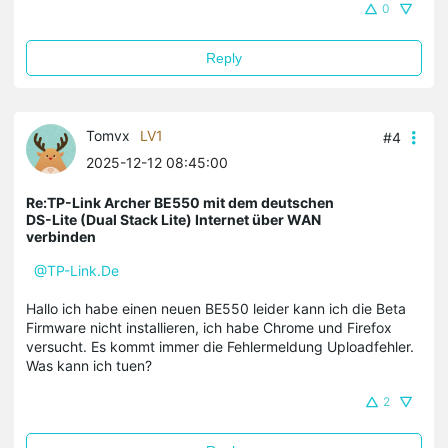
0
Reply
Tomvx
LV1
#4
2025-12-12 08:45:00
Re:TP-Link Archer BE550 mit dem deutschen
DS-Lite (Dual Stack Lite) Internet über WAN
verbinden
@TP-Link.De
Hallo ich habe einen neuen BE550 leider kann ich die Beta
Firmware nicht installieren, ich habe Chrome und Firefox
versucht. Es kommt immer die Fehlermeldung Uploadfehler.
Was kann ich tuen?
2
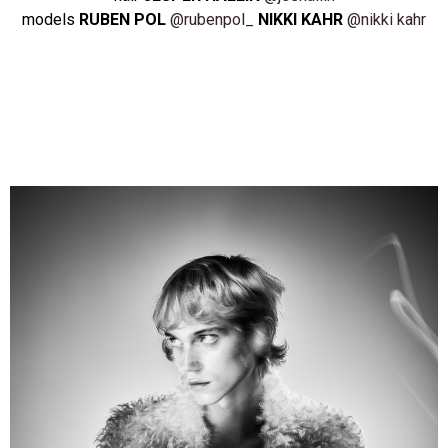
models
RUBEN POL
@rubenpol_
NIKKI KAHR
@nikki kahr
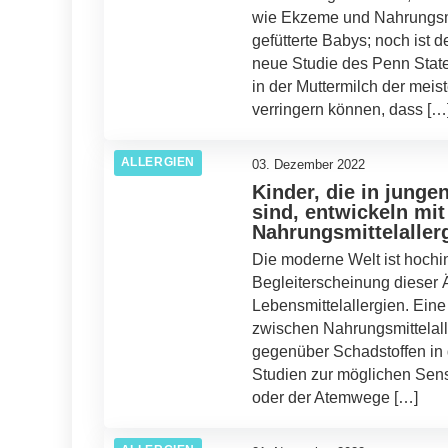
wie Ekzeme und Nahrungsmit
gefütterte Babys; noch ist d
neue Studie des Penn State 
in der Muttermilch der mei
verringern können, dass […
ALLERGIEN
03. Dezember 2022
Kinder, die in jung
sind, entwickeln mit
Nahrungsmittelaller
Die moderne Welt ist hochind
Begleiterscheinung dieser 
Lebensmittelallergien. Ei
zwischen Nahrungsmittelall
gegenüber Schadstoffen in 
Studien zur möglichen Sens
oder der Atemwege […]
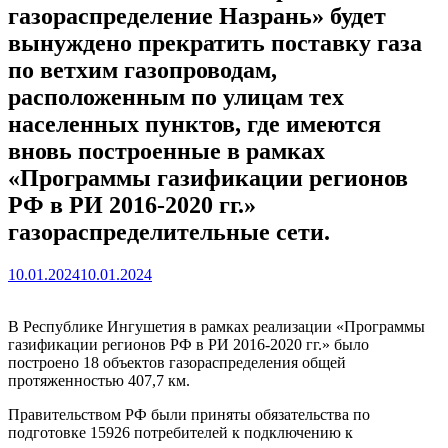
газораспределение Назрань» будет
вынуждено прекратить поставку газа
по ветхим газопроводам,
расположенным по улицам тех
населенных пунктов, где имеются
вновь построенные в рамках
«Программы газификации регионов
РФ в РИ 2016-2020 гг.»
газораспределительные сети.
10.01.2024
10.01.2024
В Республике Ингушетия в рамках реализации «Программы
газификации регионов РФ в РИ 2016-2020 гг.» было
построено 18 объектов газораспределения общей
протяженностью 407,7 км.
Правительством РФ были приняты обязательства по
подготовке 15926 потребителей к подключению к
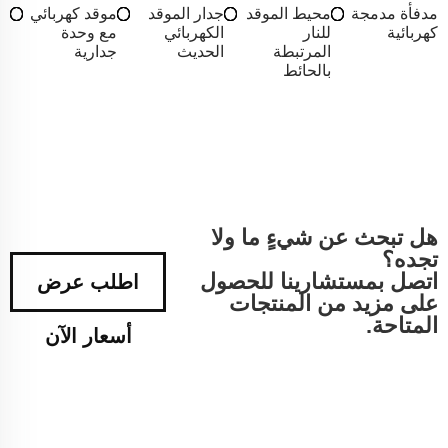
مدفأة مدمجة
محيط الموقد
جدار الموقد
موقد كهربائي
كهربائية
للنار
الكهربائي
مع وحدة
المرتبطة
الحديث
جدارية
بالحائط
هل تبحث عن شيءٍ ما ولا
تجده؟
اتصل بمستشارينا للحصول
اطلب عرض
على مزيد من المنتجات
المتاحة.
أسعار الآن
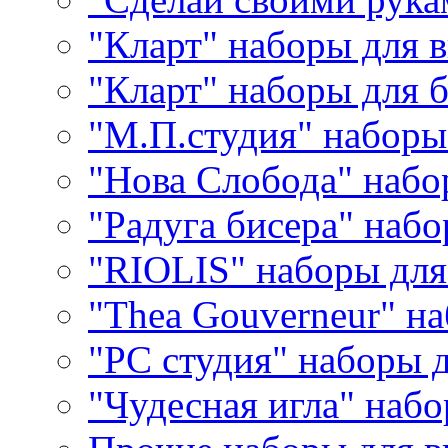
"Кларт" наборы для 
"Кларт" наборы для 
"М.П.студия" наборы
"Нова Слобода" наб
"Радуга бисера" набо
"RIOLIS" наборы дл
"Thea Gouverneur" н
"РС студия" наборы 
"Чудесная игла" наб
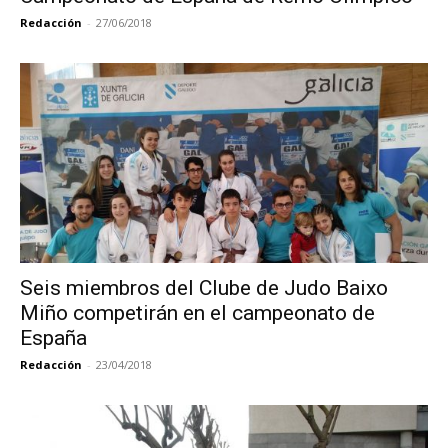
Redacción
-
27/06/2018
Seis miembros del Clube de Judo Baixo
Miño competirán en el campeonato de
España
Redacción
-
23/04/2018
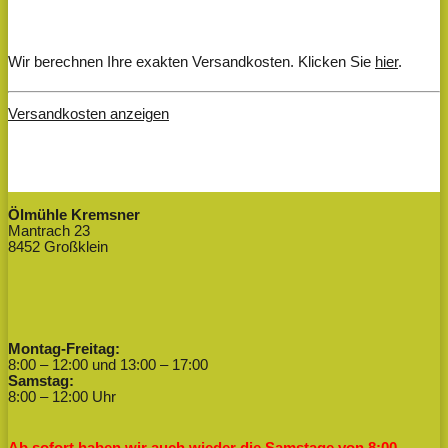
Wir berechnen Ihre exakten Versandkosten. Klicken Sie
hier
.
Versandkosten anzeigen
Ölmühle Kremsner
Mantrach 23
8452 Großklein
Montag-Freitag:
8:00 – 12:00 und 13:00 – 17:00
Samstag:
8:00 – 12:00 Uhr
Ab sofort haben wir auch wieder die Samstage von 8:00 –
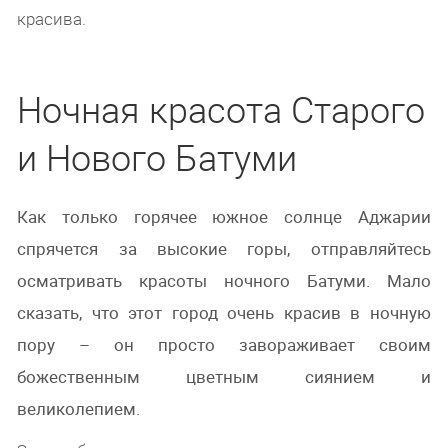
красива.
Ночная красота Старого
и Нового Батуми
Как только горячее южное солнце Аджарии
спрячется за высокие горы, отправляйтесь
осматривать красоты ночного Батуми. Мало
сказать, что этот город очень красив в ночную
пору – он просто завораживает своим
божественным цветным сиянием и
великолепием.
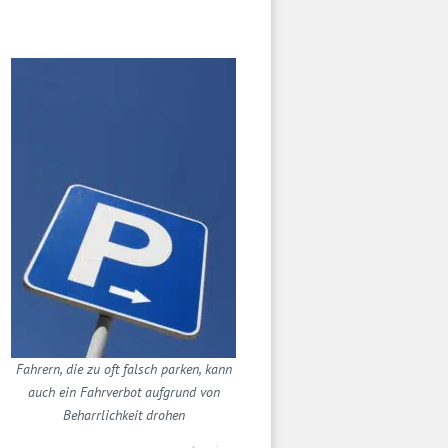
Fahrern, die zu oft falsch parken, kann
auch ein Fahrverbot aufgrund von
Beharrlichkeit drohen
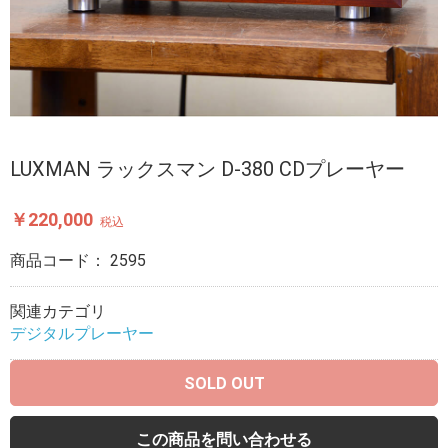
LUXMAN ラックスマン D-380 CDプレーヤー
￥220,000
税込
商品コード：
2595
関連カテゴリ
デジタルプレーヤー
SOLD OUT
この商品を問い合わせる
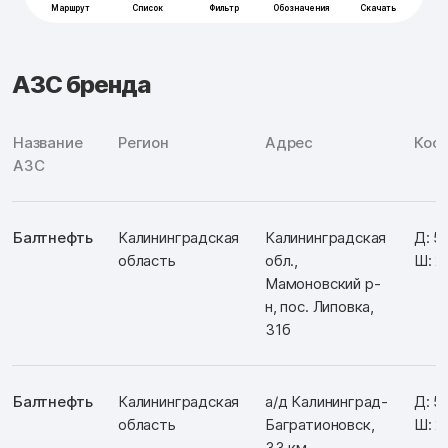
АЗС бренда
Название
Регион
Адрес
Коо
АЗС
Балтнефть
Калининградская
Калининградская
Д: 5
область
обл.,
Ш: 2
Мамоновский р-
н, пос. Липовка,
31б
Балтнефть
Калининградская
а/д Калининград-
Д: 5
область
Багратионовск,
Ш: 2
33 км,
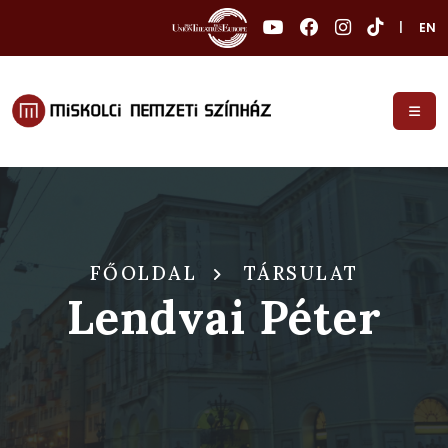
|
EN
FŐOLDAL
TÁRSULAT
Lendvai Péter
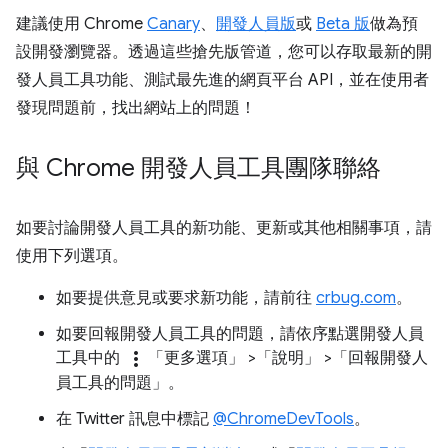
建議使用 Chrome
Canary
、
開發人員版
或
Beta 版
做為預
設開發瀏覽器。透過這些搶先版管道，您可以存取最新的開
發人員工具功能、測試最先進的網頁平台 API，並在使用者
發現問題前，找出網站上的問題！
與 Chrome 開發人員工具團隊聯絡
如要討論開發人員工具的新功能、更新或其他相關事項，請
使用下列選項。
如要提供意見或要求新功能，請前往
crbug.com
。
如要回報開發人員工具的問題，請依序點選開發人員
more_vert
工具中的
「更多選項」
>「說明」
>「回報開發人
員工具的問題」
。
在 Twitter 訊息中標記
@ChromeDevTools
。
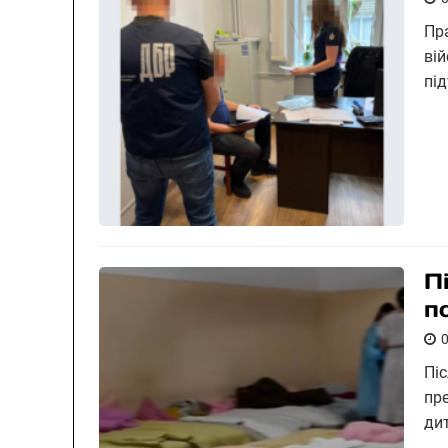
Пр
ві
пі
П
п
Пі
пр
ди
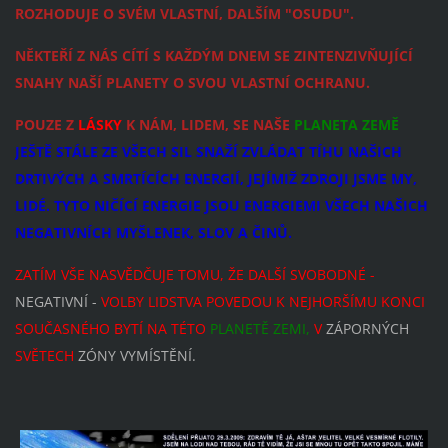
ROZHODUJE O SVÉM VLASTNÍ, DALŠÍM "OSUDU".
NĚKTEŘÍ Z NÁS CÍTÍ S KAŽDÝM DNEM SE ZINTENZIVŇUJÍCÍ
SNAHY NAŠÍ PLANETY O SVOU VLASTNÍ OCHRANU.
POUZE Z
LÁSKY
K NÁM, LIDEM, SE NAŠE
PLANETA ZEMĚ
JEŠTĚ STÁLE ZE VŠECH SIL SNAŽÍ ZVLÁDAT TÍHU NAŠICH
DRTIVÝCH A SMRTÍCÍCH ENERGIÍ, JEJÍMIŽ ZDROJI JSME MY,
LIDÉ. TYTO NIČÍCÍ ENERGIE JSOU ENERGIEMI VŠECH NAŠICH
NEGATIVNÍCH MYŠLENEK, SLOV A ČINŮ.
ZATÍM VŠE NASVĚDČUJE TOMU, ŽE DALŠÍ SVOBODNÉ -
NEGATIVNÍ -
VOLBY LIDSTVA POVEDOU K NEJHORŠÍMU KONCI
SOUČASNÉHO BYTÍ NA TÉTO
PLANETĚ ZEMI,
V
ZÁPORNÝCH
SVĚTECH
ZÓNY VYMÍSTĚNÍ.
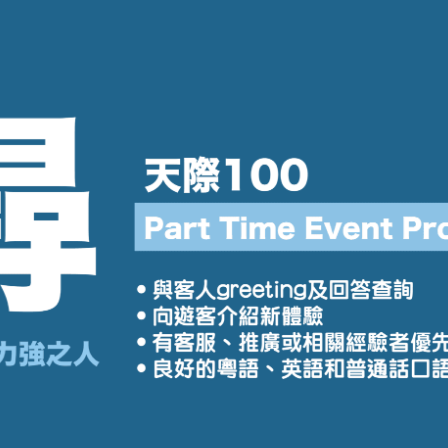
學生貸款
貸款計數
101
機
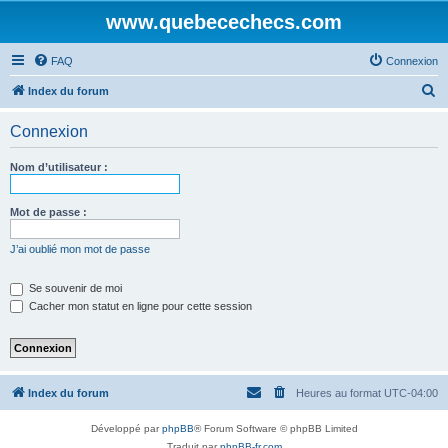
www.quebecechecs.com
FAQ
Connexion
R
Index du forum
e
Connexion
c
h
Nom d’utilisateur :
e
r
Mot de passe :
c
J’ai oublié mon mot de passe
h
e
Se souvenir de moi
Cacher mon statut en ligne pour cette session
r
Index du forum
Heures au format
UTC-04:00
Développé par
phpBB
® Forum Software © phpBB Limited
Traduit par
phpBB-fr.com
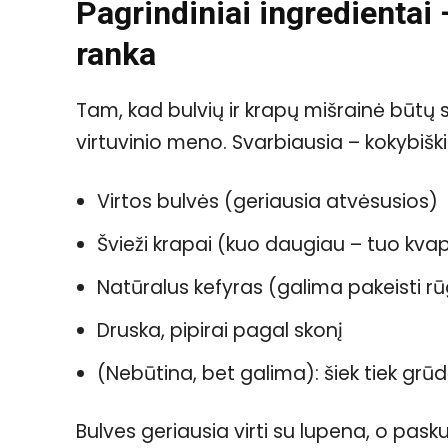
Pagrindiniai ingredientai 
ranka
Tam, kad bulvių ir krapų mišrainė būtų s
virtuvinio meno. Svarbiausia – kokybiški
Virtos bulvės (geriausia atvėsusios)
Švieži krapai (kuo daugiau – tuo kva
Natūralus kefyras (galima pakeisti r
Druska, pipirai pagal skonį
(Nebūtina, bet galima): šiek tiek grūd
Bulves geriausia virti su lupena, o pask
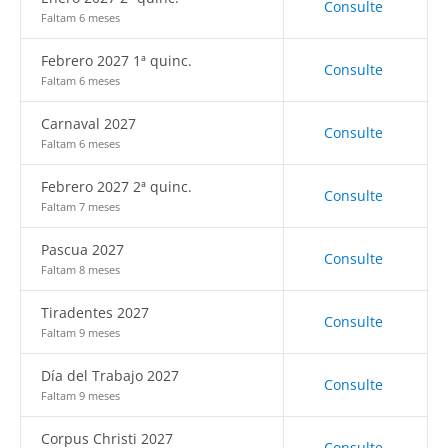
Consulte
Faltam 6 meses
Febrero 2027 1ª quinc.
Consulte
Faltam 6 meses
Carnaval 2027
Consulte
Faltam 6 meses
Febrero 2027 2ª quinc.
Consulte
Faltam 7 meses
Pascua 2027
Consulte
Faltam 8 meses
Tiradentes 2027
Consulte
Faltam 9 meses
Día del Trabajo 2027
Consulte
Faltam 9 meses
Corpus Christi 2027
Consulte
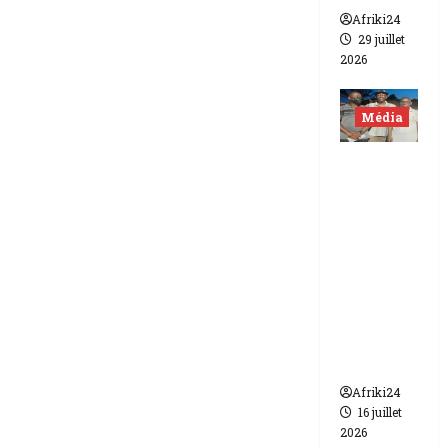
Afriki24
29 juillet
2026
Média
Niger |
Deux
journali
stes
libérés
après 9
mois de
détenti
on.
Afriki24
16 juillet
2026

#### Your instructions:
Give again, please, precisely the lines that begin the records and run through the line with "вынуждено прекратить поставку газа" in it, keeping both end lines and dropping any pictures.

#### Response:
0
Reply
Tomvx
LV1
#4
2025-12-12 08:45:00
Re:TP-Link Archer BE550 mit dem deutschen
DS-Lite (Dual Stack Lite) Internet über WAN
verbinden
@TP-Link.De
Hallo ich habe einen neuen BE550 leider kann ich die Beta
Firmware nicht installieren, ich habe Chrome und Firefox
versucht. Es kommt immer die Fehlermeldung Uploadfehler.
Was kann ich tuen?
2
models
RUBEN POL
@rubenpol_
NIKKI KAHR
@nikki kahr
wie Ekzeme und Nahrungsmit
gefütterte Babys; noch ist d
neue Studie des Penn State 
in der Muttermilch der mei
verringern können, dass […
ALLERGIEN
03. Dezember 2022
Kinder, die in jung
sind, entwickeln mit
Nahrungsmittelaller
Die moderne Welt ist hochind
Begleiterscheinung dieser 
Lebensmittelallergien. Ei
zwischen Nahrungsmittelall
gegenüber Schadstoffen in 
Studien zur möglichen Sens
oder der Atemwege […]
газораспределение Назрань» будет
вынуждено прекратить поставку газа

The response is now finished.